| Data in this exercise |
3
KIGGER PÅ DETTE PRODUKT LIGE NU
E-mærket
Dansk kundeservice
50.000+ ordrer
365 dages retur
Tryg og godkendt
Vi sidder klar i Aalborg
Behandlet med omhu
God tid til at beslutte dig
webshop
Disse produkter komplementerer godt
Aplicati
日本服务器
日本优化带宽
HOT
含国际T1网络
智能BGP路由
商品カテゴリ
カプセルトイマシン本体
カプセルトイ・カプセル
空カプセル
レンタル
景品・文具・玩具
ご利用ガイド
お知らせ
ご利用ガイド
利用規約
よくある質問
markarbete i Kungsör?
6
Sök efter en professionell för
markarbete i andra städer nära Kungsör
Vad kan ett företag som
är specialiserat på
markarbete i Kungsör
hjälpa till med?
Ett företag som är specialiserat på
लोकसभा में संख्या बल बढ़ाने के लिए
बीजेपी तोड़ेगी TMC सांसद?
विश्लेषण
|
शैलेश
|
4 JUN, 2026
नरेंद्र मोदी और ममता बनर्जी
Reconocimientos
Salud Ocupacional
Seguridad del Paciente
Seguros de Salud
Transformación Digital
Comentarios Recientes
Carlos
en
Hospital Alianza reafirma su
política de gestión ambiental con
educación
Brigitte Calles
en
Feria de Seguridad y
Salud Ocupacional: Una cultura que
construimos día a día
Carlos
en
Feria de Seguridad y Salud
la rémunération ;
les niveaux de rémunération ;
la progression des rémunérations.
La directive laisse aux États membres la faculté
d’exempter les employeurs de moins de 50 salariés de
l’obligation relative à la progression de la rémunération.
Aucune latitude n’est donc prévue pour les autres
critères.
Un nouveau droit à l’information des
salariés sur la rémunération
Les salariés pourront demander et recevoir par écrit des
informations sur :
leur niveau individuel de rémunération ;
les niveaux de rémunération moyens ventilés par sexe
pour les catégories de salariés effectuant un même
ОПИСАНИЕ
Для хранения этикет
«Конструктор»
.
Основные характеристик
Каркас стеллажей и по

| Exercise aim |
Determine how many lines in the data above contain the string "Kungsör". Give nothing except the number.

| Exercise result |
3